Confit Duck

BBC Good Food Magazine’s 2014 Birthday Issue p160 had a James Martin recipe for honey-roast confit duck this month that took our fancy, served with puy lentils & pancetta. We’re adding the last of our garden spinach to make a proper meal of it.

The duck legs get salted overnight, along with fresh thyme and rosemary, in the fridge, then washed clean before confiting… is that a word?


So: finding duck fat isn’t easy; not something your average supermarket carries. Goose fat yes, duck fat no. But I found some at a butchers near work… but I didn’t buy enough to cover the duck, so Soph kindly popped to the local Budgens where they have gooose fat and we topped it up with that.

So it starts on the hob with a few bay leaves, and you bring to a simmer.


Then it’s into a low oven, 120C fan, for two and a half hours.


They’ve really shrunk! And they fell apart a lot transferring them to a plastic tub.


Once cooled this goes into the fridge until we need to cook them.

The plan was to eat it today, but Soph’s off to see Gone Girl, so we actually get to use confit for its original purpose: preserving. We’ll store it in the fridge concealed in the fat until we’re ready to use it.
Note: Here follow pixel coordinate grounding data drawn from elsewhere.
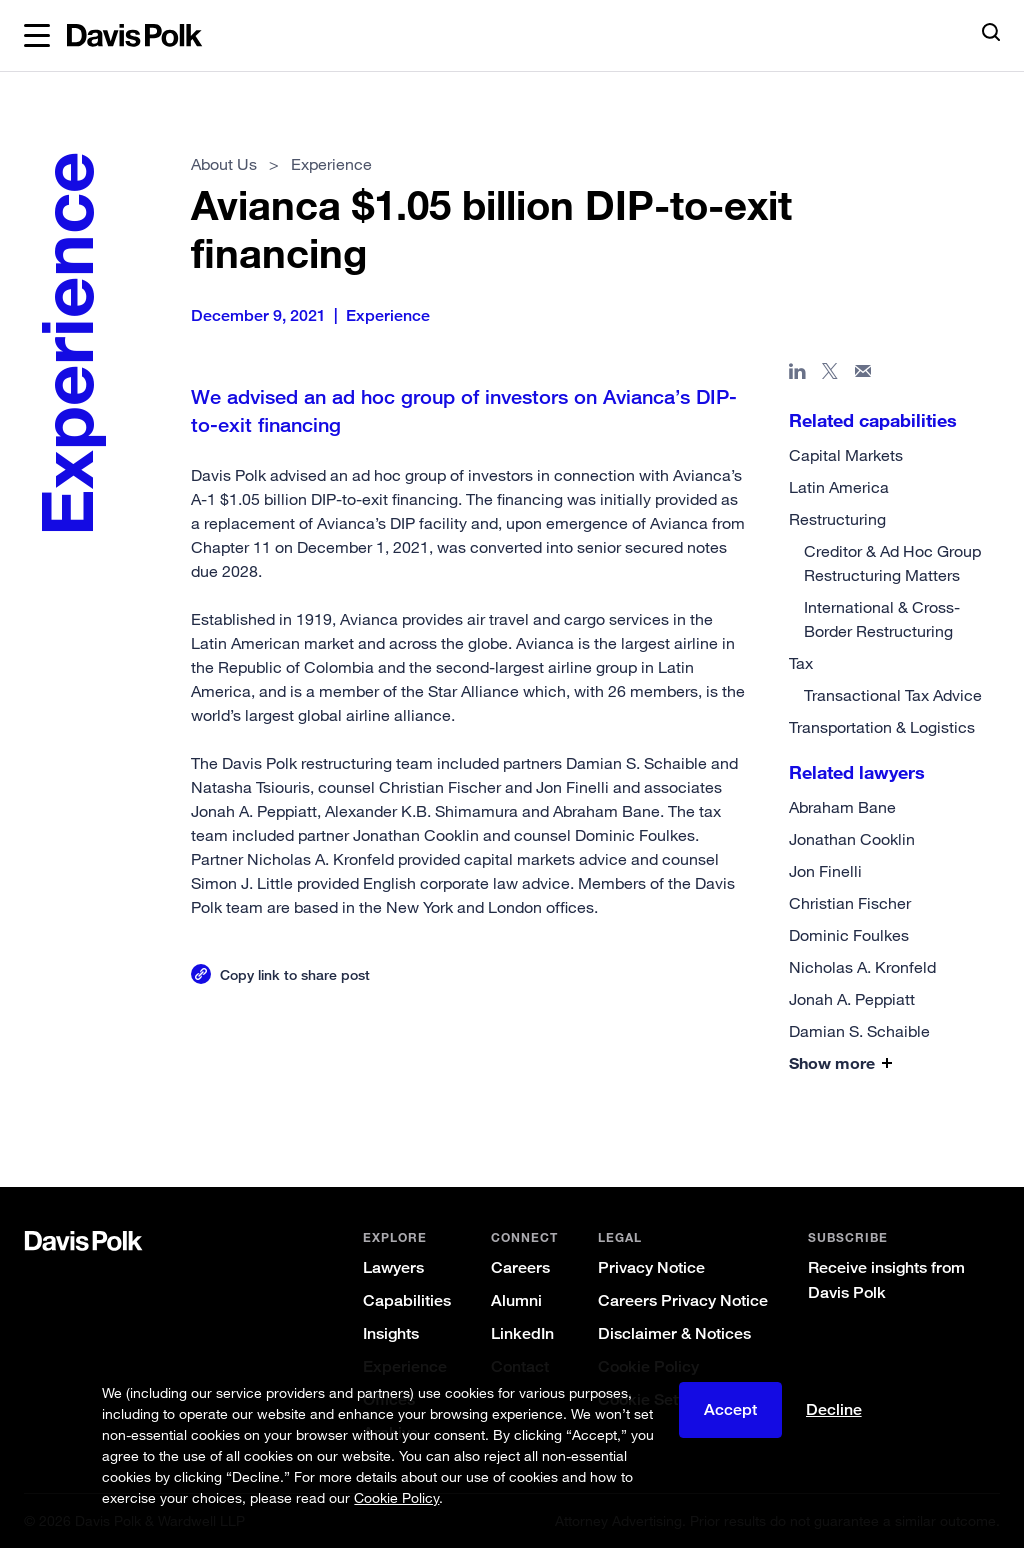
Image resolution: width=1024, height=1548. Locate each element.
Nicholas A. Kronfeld (862, 967)
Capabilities (407, 1300)
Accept (730, 1409)
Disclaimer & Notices (674, 1333)
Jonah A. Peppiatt (852, 999)
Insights (391, 1333)
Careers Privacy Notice (683, 1300)
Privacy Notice (651, 1267)
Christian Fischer (850, 903)
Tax (801, 663)
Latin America (839, 487)
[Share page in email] (863, 375)
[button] (37, 36)
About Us (224, 164)
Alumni (516, 1300)
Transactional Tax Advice (893, 695)
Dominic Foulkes (849, 935)
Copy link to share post (295, 974)
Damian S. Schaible (859, 1031)
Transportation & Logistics (882, 727)
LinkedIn (522, 1333)
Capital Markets (846, 455)
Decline (834, 1409)
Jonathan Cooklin (852, 839)
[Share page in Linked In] (797, 375)
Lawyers (393, 1267)
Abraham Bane (842, 807)
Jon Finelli (825, 871)
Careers (520, 1267)
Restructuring (837, 519)
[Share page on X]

Getting it out again was a bit messy…

SAMSUNG CAMERA PICTURESInto a frying pan, while put lentils cook in the background, and they go into the oven at 200C fan for about 40 minutes to crisp up, with a bit of honey getting poured over at the end.



Looks good!


And it tastes great! The duck tastes amazing, not fatty at all; just tender and juicy. Is it worth all the faff? I think so! Not one to do regularly, but one to trot out for special occasions.

We’re saving the leftover fat in the freezer in small portions, for future uses, like roast potatoes! We’ll melt down the fat and strain out the bay leaves and stray duck bits before pouring into tubs and ice cubes to freeze.